7:05 PM, March 06, 2006  
Anonymous Anonymous said...

Wow! It's so neat that you actually read the comments and incorporate them into subsequent posts!

...For me, context can make a huge impact on the fugliness quotient of a thing...

I agree that the proposed building would look a lot less ugly in Manhattan than it would in Louisville...

...Somethings we humans seem to be hard-wired to regard as beautiful -- for example: a rose -- Other things we're hard-wired to think of as ugly for example: a rotting fish... (but then a dog wouldn't think a rotting fish is ugly - so it couldn't be universal for all species -- I'm not sure where I'm going with this idea :-)

--- There are somethings - new things that we haven't seen before (such as the Eiffel Tower in the 1900s) which we have no context for so we pronounce them as an eyesore... - But as they grow and seep into the collective consciousness and become part of the context and landscape they don't look so ugly any more... I don't think the Eiffel Tower is particularly beautiful... (In the same way, for example, that a Mansard roof is -- it hasn't really been copied except, I think, in Las Vegas, -- where, out of context it looks ugly -- but it is a very strong Parisian landmark...
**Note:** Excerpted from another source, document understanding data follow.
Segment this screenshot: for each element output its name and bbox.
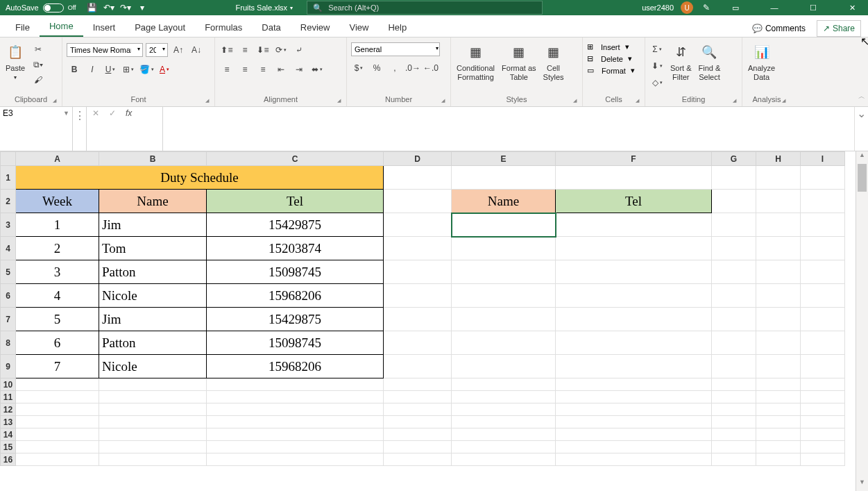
cell-H15[interactable] — [756, 441, 801, 453]
row-header-1[interactable]: 1 — [1, 166, 16, 190]
cell-A10[interactable] — [16, 378, 99, 391]
scroll-down-icon[interactable]: ▼ — [856, 478, 868, 491]
cell-F6[interactable] — [556, 284, 712, 308]
bold-button[interactable]: B — [67, 62, 82, 77]
font-name-select[interactable] — [67, 43, 143, 57]
cell-G9[interactable] — [712, 355, 756, 378]
find-select-button[interactable]: 🔍Find & Select — [697, 42, 722, 83]
col-header-A[interactable]: A — [16, 152, 99, 166]
name-box-input[interactable] — [3, 108, 58, 118]
row-header-4[interactable]: 4 — [1, 237, 16, 260]
number-format-select[interactable] — [351, 42, 440, 56]
row-header-9[interactable]: 9 — [1, 355, 16, 378]
tab-home[interactable]: Home — [40, 17, 83, 37]
col-header-C[interactable]: C — [207, 152, 384, 166]
cell-E12[interactable] — [452, 403, 556, 416]
align-left-icon[interactable]: ≡ — [219, 62, 235, 77]
cell-C5[interactable]: 15098745 — [207, 260, 384, 284]
cell-E11[interactable] — [452, 391, 556, 403]
cell-E15[interactable] — [452, 441, 556, 453]
ribbon-display-icon[interactable]: ▭ — [720, 0, 751, 15]
tab-insert[interactable]: Insert — [83, 18, 126, 37]
cancel-formula-icon[interactable]: ✕ — [92, 108, 99, 118]
row-header-7[interactable]: 7 — [1, 308, 16, 331]
cell-F8[interactable] — [556, 331, 712, 355]
cell-F1[interactable] — [556, 166, 712, 190]
cell-B15[interactable] — [99, 441, 207, 453]
cell-D2[interactable] — [384, 190, 452, 213]
decrease-font-icon[interactable]: A↓ — [189, 42, 204, 58]
cell-H3[interactable] — [756, 213, 801, 237]
col-header-I[interactable]: I — [801, 152, 845, 166]
cell-A16[interactable] — [16, 453, 99, 466]
cell-B2[interactable]: Name — [99, 190, 207, 213]
cell-B16[interactable] — [99, 453, 207, 466]
cell-H12[interactable] — [756, 403, 801, 416]
tab-help[interactable]: Help — [378, 18, 416, 37]
col-header-E[interactable]: E — [452, 152, 556, 166]
cell-I7[interactable] — [801, 308, 845, 331]
cell-I12[interactable] — [801, 403, 845, 416]
vertical-scrollbar[interactable]: ▲ ▼ — [856, 151, 868, 491]
cell-E6[interactable] — [452, 284, 556, 308]
spreadsheet[interactable]: A B C D E F G H I 1 Duty Schedule 2 Week… — [0, 151, 845, 466]
row-header-14[interactable]: 14 — [1, 428, 16, 441]
cell-title[interactable]: Duty Schedule — [16, 166, 384, 190]
cell-C16[interactable] — [207, 453, 384, 466]
cell-A13[interactable] — [16, 416, 99, 428]
cell-H4[interactable] — [756, 237, 801, 260]
align-middle-icon[interactable]: ≡ — [237, 42, 253, 58]
cell-I9[interactable] — [801, 355, 845, 378]
cell-G5[interactable] — [712, 260, 756, 284]
cell-F12[interactable] — [556, 403, 712, 416]
cell-B11[interactable] — [99, 391, 207, 403]
cell-C12[interactable] — [207, 403, 384, 416]
cell-D8[interactable] — [384, 331, 452, 355]
cell-C6[interactable]: 15968206 — [207, 284, 384, 308]
cell-A4[interactable]: 2 — [16, 237, 99, 260]
row-header-5[interactable]: 5 — [1, 260, 16, 284]
format-as-table-button[interactable]: ▦Format as Table — [500, 42, 538, 83]
cell-E16[interactable] — [452, 453, 556, 466]
cell-G2[interactable] — [712, 190, 756, 213]
cell-D7[interactable] — [384, 308, 452, 331]
cell-D13[interactable] — [384, 416, 452, 428]
cell-I2[interactable] — [801, 190, 845, 213]
increase-indent-icon[interactable]: ⇥ — [291, 62, 307, 77]
pen-icon[interactable]: ✎ — [700, 1, 713, 14]
cell-D15[interactable] — [384, 441, 452, 453]
increase-decimal-icon[interactable]: .0→ — [405, 60, 420, 76]
cell-D12[interactable] — [384, 403, 452, 416]
formula-input[interactable] — [163, 107, 854, 151]
conditional-formatting-button[interactable]: ▦Conditional Formatting — [455, 42, 496, 83]
align-top-icon[interactable]: ⬆≡ — [219, 42, 235, 58]
cell-F10[interactable] — [556, 378, 712, 391]
comma-icon[interactable]: , — [387, 60, 402, 76]
name-box[interactable]: ▼ — [0, 107, 73, 151]
comments-button[interactable]: 💬 Comments — [747, 21, 811, 36]
cell-E9[interactable] — [452, 355, 556, 378]
row-header-10[interactable]: 10 — [1, 378, 16, 391]
row-header-6[interactable]: 6 — [1, 284, 16, 308]
cell-G13[interactable] — [712, 416, 756, 428]
cell-F5[interactable] — [556, 260, 712, 284]
merge-icon[interactable]: ⬌ — [309, 62, 325, 77]
row-header-11[interactable]: 11 — [1, 391, 16, 403]
close-button[interactable]: ✕ — [836, 0, 868, 15]
align-right-icon[interactable]: ≡ — [255, 62, 271, 77]
cell-G7[interactable] — [712, 308, 756, 331]
col-header-B[interactable]: B — [99, 152, 207, 166]
cell-C2[interactable]: Tel — [207, 190, 384, 213]
expand-formula-bar-icon[interactable]: ⌄ — [854, 107, 868, 151]
cell-I6[interactable] — [801, 284, 845, 308]
cell-styles-button[interactable]: ▦Cell Styles — [542, 42, 565, 83]
cell-H6[interactable] — [756, 284, 801, 308]
username[interactable]: user2480 — [642, 3, 674, 12]
cell-G3[interactable] — [712, 213, 756, 237]
save-icon[interactable]: 💾 — [86, 1, 99, 14]
cell-B9[interactable]: Nicole — [99, 355, 207, 378]
cell-F3[interactable] — [556, 213, 712, 237]
row-header-12[interactable]: 12 — [1, 403, 16, 416]
name-box-dropdown-icon[interactable]: ▼ — [63, 108, 69, 117]
cell-H9[interactable] — [756, 355, 801, 378]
As for people looking beautiful or ugly -- that is such a huge topic! I'm always fascinated when I see the pictures of serial killers in the paper... and I try to figure out to myself -- would I think this person was attractive if I didn't know their history?

Dena

7:44 AM, March 08, 2006  
Blogger Howard said...

True, context is everything. Well, nearly everything, because there are still certain principles of good design that are necessary in Louisville as in Manhatten as in Casper, Wyoming. Well, maybe not so much in Casper.

One of the worst aspects of the Louisville building is it's complete lack of human scale at the point where it meets and greets the planet. It just shoots up out of the ground like a group of giant cubic salamis. The entrance, wherever it might be, has to be a chilling and inhumane experience. That's why I got such a kick out of Kunstler's comment about how context was entirely left out -- "a post-atomic-blast hardpan desert" -- because context in a drawing or rendering gives you human scale and a feeling for the spaces created. If each of those stories is 14 feet high, then the sheer vertigo, sense of danger, and intimidation a visitor to this complex must feel would be horrific.

And what's with that giant 20-story ladder/conveyor belt framework? Is is structural or sculptural or just a self-indulgent folly?

I personally love the Eiffel Tower. I've been to Paris twice and absolutely love it. The Eiffel Tower was designed in the Gothic tradition of emphasizing the structural character of the vertical elements, celebrating what is possible with the materials at hand. Gothic cathedrals -- stacked and arched stone. The Eiffel Tower -- triangulated and trussed iron. Of course, there are background buidings to be lived in and worked in, and then there are monuments -- foreground buildings -- which are not to be emulated or used as examples of how Everything Should Be. As a fuctional sculptural object, the Eiffel Tower is a total success.

The Louisville buildings, on the other hand, scream for foreground building fame and attention on behalf of the owners, but at the cost of cooperation and connectedness with context, neighborhood, and society.

12:38 AM, March 09, 2006  
Anonymous Anonymous said...

Thanks for that insight...

I wonder why the architects would leave out the surrounding street scape in their rendering?? it's so important... Incidentally, when I was looking to buy a condo in Toronto, I remember looking at quite a few... I remember one project with a scale model that completely left out the surrounding buildings... So, although it looked as if the occupants would have a nice view -- in actuality they would be staring smack dab at another concrete slab... I thought the whole thing intentionally misleading....

Anyway, thanks for all the info... I think I'm actually learning something... what a beautiful thing the "internets" are!